From: Yonghong Song <yonghong.song@linux.dev>
To: bpf@vger.kernel.org
Cc: Alexei Starovoitov <ast@kernel.org>,
Andrii Nakryiko <andrii@kernel.org>,
Daniel Borkmann <daniel@iogearbox.net>,
"Jose E . Marchesi" <jose.marchesi@oracle.com>,
kernel-team@fb.com, Martin KaFai Lau <martin.lau@kernel.org>
Subject: [PATCH bpf-next v3 08/11] bpf,x86: Implement JIT support for stack arguments
Date: Sun, 5 Apr 2026 10:26:26 -0700 [thread overview]
Message-ID: <20260405172626.1337674-1-yonghong.song@linux.dev> (raw)
In-Reply-To: <20260405172505.1329392-1-yonghong.song@linux.dev>
Add x86_64 JIT support for BPF functions and kfuncs with more than
5 arguments. The extra arguments are passed through a stack area
addressed by register r12 (BPF_REG_STACK_ARG_BASE) in BPF bytecode,
which the JIT translates to RBP-relative accesses in native code.
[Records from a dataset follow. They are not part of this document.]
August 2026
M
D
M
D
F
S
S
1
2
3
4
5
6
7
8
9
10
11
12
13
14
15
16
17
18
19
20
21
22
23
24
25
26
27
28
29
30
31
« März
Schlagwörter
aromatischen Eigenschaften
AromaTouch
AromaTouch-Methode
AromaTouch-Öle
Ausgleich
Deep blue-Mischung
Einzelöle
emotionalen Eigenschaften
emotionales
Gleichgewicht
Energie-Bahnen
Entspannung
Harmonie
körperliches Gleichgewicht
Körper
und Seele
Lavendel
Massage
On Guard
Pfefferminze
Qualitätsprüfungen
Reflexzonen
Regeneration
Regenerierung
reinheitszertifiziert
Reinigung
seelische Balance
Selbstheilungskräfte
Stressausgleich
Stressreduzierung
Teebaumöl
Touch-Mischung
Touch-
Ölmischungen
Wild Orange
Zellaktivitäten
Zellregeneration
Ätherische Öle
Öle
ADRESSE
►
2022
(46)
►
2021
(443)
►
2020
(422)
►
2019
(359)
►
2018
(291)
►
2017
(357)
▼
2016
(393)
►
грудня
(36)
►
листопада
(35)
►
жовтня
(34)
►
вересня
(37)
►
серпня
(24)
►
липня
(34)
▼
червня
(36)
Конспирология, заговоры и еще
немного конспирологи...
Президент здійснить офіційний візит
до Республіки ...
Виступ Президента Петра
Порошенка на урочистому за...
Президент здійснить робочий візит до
The JIT follows the native x86_64 calling convention for stack
argument placement. Incoming stack args from the caller sit above
the callee's frame pointer at [rbp + 16], [rbp + 24], etc., exactly
where x86_64 expects them after CALL + PUSH RBP. Only the outgoing
stack arg area is allocated below the program stack in the prologue.
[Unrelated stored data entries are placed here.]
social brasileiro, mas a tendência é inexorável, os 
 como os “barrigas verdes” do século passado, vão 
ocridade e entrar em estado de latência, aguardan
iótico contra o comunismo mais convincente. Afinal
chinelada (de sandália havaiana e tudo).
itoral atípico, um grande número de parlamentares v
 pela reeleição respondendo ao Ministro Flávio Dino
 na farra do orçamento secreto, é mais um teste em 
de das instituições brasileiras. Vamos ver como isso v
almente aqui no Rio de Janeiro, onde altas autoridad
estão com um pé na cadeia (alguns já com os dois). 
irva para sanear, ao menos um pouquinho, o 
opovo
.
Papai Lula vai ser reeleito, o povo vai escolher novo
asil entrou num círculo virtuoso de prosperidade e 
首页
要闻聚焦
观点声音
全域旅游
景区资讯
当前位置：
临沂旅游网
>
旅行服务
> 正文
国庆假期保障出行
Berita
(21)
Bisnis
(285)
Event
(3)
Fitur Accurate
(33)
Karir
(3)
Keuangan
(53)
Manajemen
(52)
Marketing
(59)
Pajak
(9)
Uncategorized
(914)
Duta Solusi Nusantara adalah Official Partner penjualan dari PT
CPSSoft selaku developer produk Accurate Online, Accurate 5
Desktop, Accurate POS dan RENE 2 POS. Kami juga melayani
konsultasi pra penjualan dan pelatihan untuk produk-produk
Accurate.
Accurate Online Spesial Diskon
The native x86_64 stack layout for a function with incoming and
outgoing stack args:
high address
┌─────────────────────────┐
│ incoming stack arg N │ [rbp + 16 + (N-1)*8] (from caller)
│ ... │
│ incoming stack arg 1 │ [rbp + 16]
├─────────────────────────┤
│ return address │ [rbp + 8]
│ saved rbp │ [rbp]
├─────────────────────────┤
│ BPF program stack │ (stack_depth bytes)
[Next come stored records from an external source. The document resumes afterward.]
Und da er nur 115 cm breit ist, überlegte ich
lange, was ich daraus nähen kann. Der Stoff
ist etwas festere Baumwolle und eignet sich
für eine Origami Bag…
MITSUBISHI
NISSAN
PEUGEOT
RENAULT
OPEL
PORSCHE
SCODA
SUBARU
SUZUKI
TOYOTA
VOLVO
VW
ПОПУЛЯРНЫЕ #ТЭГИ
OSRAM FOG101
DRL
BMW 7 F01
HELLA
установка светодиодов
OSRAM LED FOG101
├─────────────────────────┤
│ outgoing stack arg 1 │ [rbp - prog_stack_depth - outgoing_depth]
│ ... │ (written via r12-relative STX/ST)
│ outgoing stack arg M │ [rbp - prog_stack_depth - 8]
├─────────────────────────┤
│ callee-saved regs ... │ (pushed after sub rsp)
└─────────────────────────┘ rsp
low address
BPF r12-relative offsets are translated to native RBP-relative
offsets with two formulas:
- Incoming args (load: -off <= incoming_depth):
native_off = 8 - bpf_off → [rbp + 16 + ...]
- Outgoing args (store: -off > incoming_depth):
native_off = -(bpf_prog_stack + stack_arg_depth + 8) - bpf_off
Since callee-saved registers are pushed below the outgoing area,
outgoing args are not at [rsp] at call time. Therefore, for both BPF-to-BPF
calls and kfunc calls, outgoing args are explicitly pushed from the
outgoing area onto the stack before CALL and rsp is restored after return.
For kfunc calls specifically, arg 6 is loaded into R9 and args 7+
are pushed onto the native stack, per the x86_64 calling convention.
Signed-off-by: Yonghong Song <yonghong.song@linux.dev>
---
arch/x86/net/bpf_jit_comp.c | 135 ++++++++++++++++++++++++++++++++++--
1 file changed, 129 insertions(+), 6 deletions(-)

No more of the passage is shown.